Syrian troops, meanwhile, have been following up their dramatic victory over reactionary rebel forces in the city of Qusair. Rebels were driven out of the town of Tel Kalakh, just two miles from the Lebanese border “used by the rebels … as a transit point for weapons and fighters smuggled into Syria.” (Reuters, June 26)

But the Syrian government’s military victories are driving the U.S. and its European and Mideast monarchist allies toward greater intervention. The military commander of the so-called “Free Syrian Army” announced recently that his forces were receiving anti-aircraft missiles. This was confirmed by the Reuters’ report of June 26, which reported that Saudi Arabia was “supplying anti-aircraft missiles among other weapons.”

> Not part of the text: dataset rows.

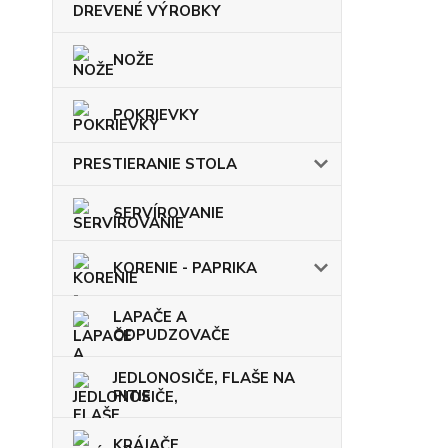
DREVENÉ VÝROBKY
NOŽE
POKRIEVKY
PRESTIERANIE STOLA
SERVÍROVANIE
KORENIE - PAPRIKA
LAPAČE A
ODPUDZOVAČE
JEDLONOSIČE, FLAŠE NA
PITIE
KRÁJAČE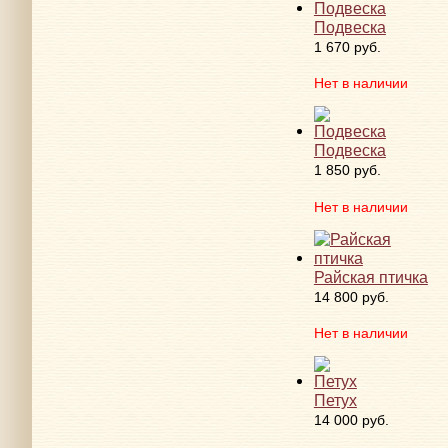
Подвеска
1 670 руб.
Нет в наличии
Подвеска
1 850 руб.
Нет в наличии
Райская птичка
14 800 руб.
Нет в наличии
Петух
14 000 руб.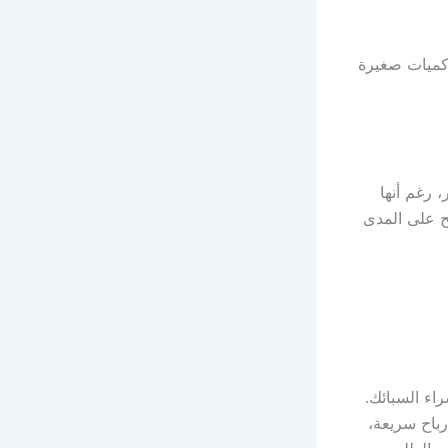
 كميات صغيرة
 رغم أنها
ح على المدى
راء السبائك.
رباح سريعة،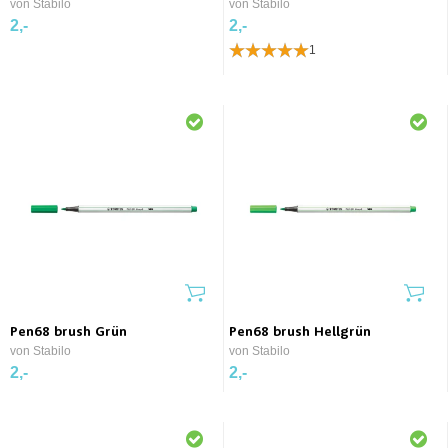
von Stabilo
von Stabilo
2,-
2,-
1
Pen68 brush Grün
Pen68 brush Hellgrün
von Stabilo
von Stabilo
2,-
2,-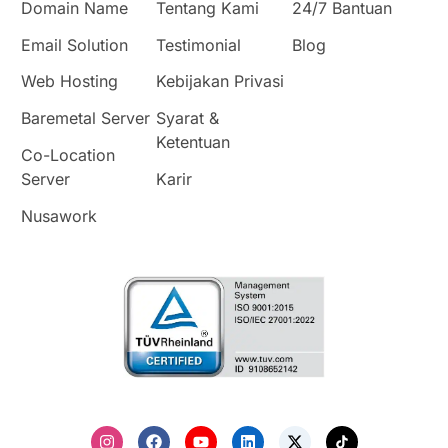
Domain Name
Tentang Kami
24/7 Bantuan
Email Solution
Testimonial
Blog
Web Hosting
Kebijakan Privasi
Baremetal Server
Syarat &
Ketentuan
Co-Location
Server
Karir
Nusawork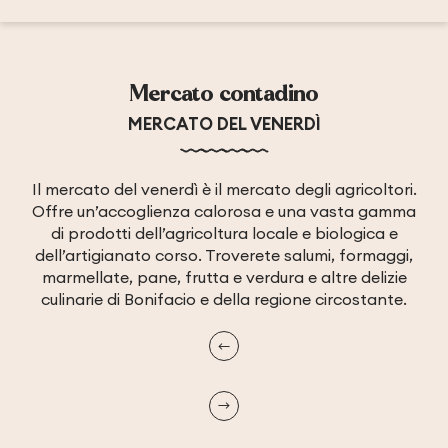
Mercato contadino
MERCATO DEL VENERDÌ
Il mercato del venerdì è il mercato degli agricoltori.
Offre un’accoglienza calorosa e una vasta gamma
di prodotti dell’agricoltura locale e biologica e
dell’artigianato corso. Troverete salumi, formaggi,
marmellate, pane, frutta e verdura e altre delizie
culinarie di Bonifacio e della regione circostante.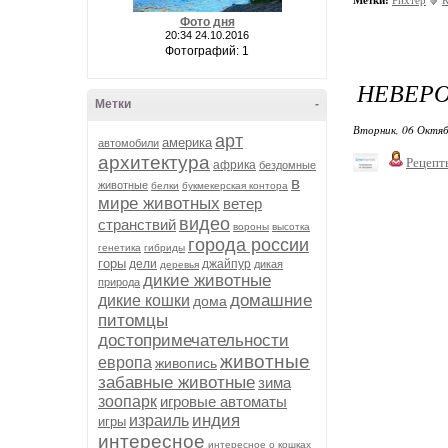
Метки:
Рихтер
К
Фото дня
20:34 24.10.2016
Фотографий: 1
НЕВЕРО
Метки
-
Вторник, 06 Октяб
арт
америка
автомобили
архитектура
Рецепт
африка
бездомные
в
животные
белки
букмекерская контора
мире животных
ветер
видео
странствий
вороны
высотка
города россии
генетика
гибриды
горы
дели
джайпур
дикая
деревья
дикие животные
природа
домашние
дикие кошки
дома
питомцы
достопримечательности
животные
европа
живопись
забавные животные
зима
зоопарк
игровые автоматы
индия
израиль
игры
интересное
интересное о кошках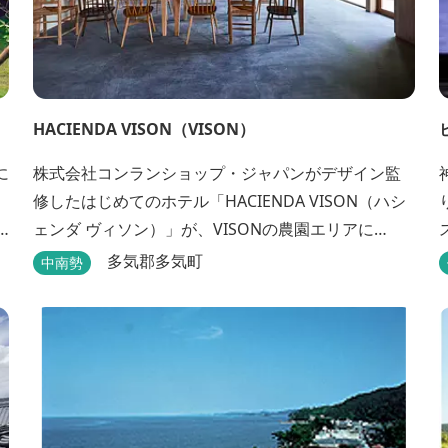
HACIENDA VISON（VISON）
株式会社コンランショップ・ジャパンがデザイン監
修したはじめてのホテル「HACIENDA VISON（ハシ
5
ェンダ ヴィソン）」が、VISONの農園エリアに
ベ
8/1(木)オープン。 VISONでも最も緑豊かな農園エリ
多気郡多気町
中南勢
ざ
アに建つHACIENDA VISON。 ホテル名
の“HACIENDA”は、スペイン語で荘園の主の館を...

Washington is also escalating its role in the war against Syria. The BBC reported on June 25 that 800 U.S. troops “are now stationed in Jordan, many remaining on after a joint military exercise” ended recently. Demonstrations in Jordan’s capital, Amman, protested this imperialist occupation and threat against neighboring Syria. Jordanian Army Brigadier General Ali Habashna expressed his fears, saying, “We all know that when the U.S. puts its troops somewhere, in a country, they become part of the crisis, they worsen it.” (BBC, June 25)

Tensions related to the war against Syria spilled over into the Lebanese port city of Sidon on June 18 when followers of Sheik Ahmad al-Assir fought members of the Hezbollah militia. Sheik Assir strongly opposes the government of President al-Assad of Syria. By Sunday, June 23, Lebanese Army forces had come under attack by the right-wing cleric’s forces. After major fighting, it was reported that 14 Lebanese government troops had been killed and the Sheik was in hiding.

Perhaps in retaliation for their defeats on the battlefield, rebel terrorists attacked the Christian Old City of Damascus. Suicide bombers and other explosives went off at a medical treatment center, a restaurant and a Greek Orthodox church, killing several civilians.

The talk of an international peace conference for Syria has not moved forward. Plans for talks in Geneva first put forward by both the U.S. and Russia have stalled. The two powers have not even been able to agree on who should attend the gathering.

Washington had hoped that its proxy rebel forces would have been strong enough after two years of fighting — aided by massive weapons shipments coordinated by the CIA — to force President Assad to step down. However, recent military and political defeats for the U.S.-backed rebels have strengthened the Syrian government, making a peace conference unlikely to achieve the neocolonial goal of “regime change.”

Inside the U.S., anti-war groups have united in a call for coordinated national demonstrations against U.S. aid to the reactionary rebels, demanding that the billions spent for war be diverted to provide much-needed jobs and social services right here at home.